Working from the line that contains "Bereken leasebedrag" down to the last line below, repeat each line exactly.

** RECORDS SUPPLIED follows **

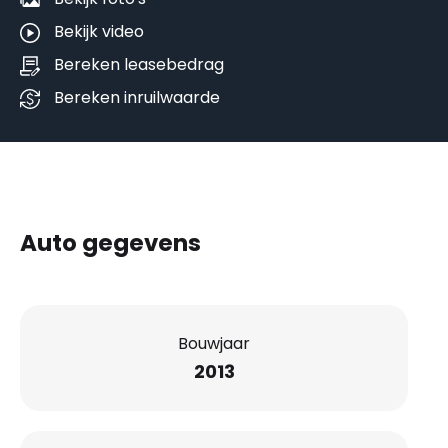
Bekijk video
Bereken leasebedrag
Bereken inruilwaarde
Auto gegevens
Bouwjaar
2013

** End of RECORDS SUPPLIED **

## TASK RESPONSE
Bereken leasebedrag
Bereken inruilwaarde
Auto gegevens
Bouwjaar
2013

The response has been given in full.